Position and force feedback are crucial requirements for high performance industrial and consumer based control applications. Such applications include micro and nano positioning, human interactive robotics, multi-agent robotics, toys, soft tissue handling and animatronics.
Traditional transducers include AC and DC motors, pneumatic, solenoid and hydraulic actuators. Sensory feedback from traditional transducers is commonly provided by additional components such as strain gages, accelerometers, laser interferometers, encoders, potentiometers, LVDTs, pressure sensors, load cells, and additional electroactive sensors. Each of these components requires extra power and signal recovery circuitry. Furthermore, in space critical applications, the additional components commonly used to provide sensory feedback can interfere with the motion of the transducer and inhibit adequate operation of the device.

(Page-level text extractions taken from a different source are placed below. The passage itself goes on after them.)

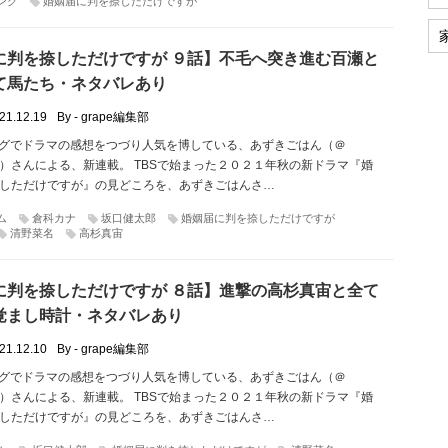
ング
婚姻届に判を捺しただけですが
に判を捺しただけですが ９話】不毛へ突き進む百瀬と
て馬たち・ネタバレあり
21.12.19
By - grape編集部
rやブログでドラマの感想をつづり人気を博している、あずきごはん（＠
ama）さんによる、新連載。 TBSで始まった２０２１年秋の新ドラマ『婚
しただけですが』の見どころを、あずきごはんさ…
ム
倉科カナ
坂口健太郎
婚姻届に判を捺しただけですが
清野菜名
高杉真宙
に判を捺しただけですが ８話】進撃の高杉真宙と全て
覚まし時計・ネタバレあり
21.12.10
By - grape編集部
rやブログでドラマの感想をつづり人気を博している、あずきごはん（＠
ama）さんによる、新連載。 TBSで始まった２０２１年秋の新ドラマ『婚
しただけですが』の見どころを、あずきごはんさ…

Active material based transducers are an alternative to the traditional transducers outlined above. Active material based transducers provide compact architectures for applications with limited space. In particular, electroactive polymers are active materials that commonly demonstrate high strain capability at lower pressures than piezoceramic or magnetostrictive transducers. Therefore, such materials are especially suitable for large strain applications such as those listed above. In applications involving electroactive polymer transducers, the traditional approach to obtaining sensory feedback by addition of sensory components is cumbersome and with large strain transducers some methods of obtaining feedback are seemingly impossible to implement. Furthermore, the addition of sensory elements to the transducer compromises the compact quality of electroactive polymer based devices that primarily attracts designers to these materials.
In view of the foregoing, an alternative, cost effective and compact electroactive polymer based transducer is desirable. Further, an electroactive polymer based transducer for the inline sensing of strain, pressure, and health monitoring for electroactive polymer based transducers is also desirable.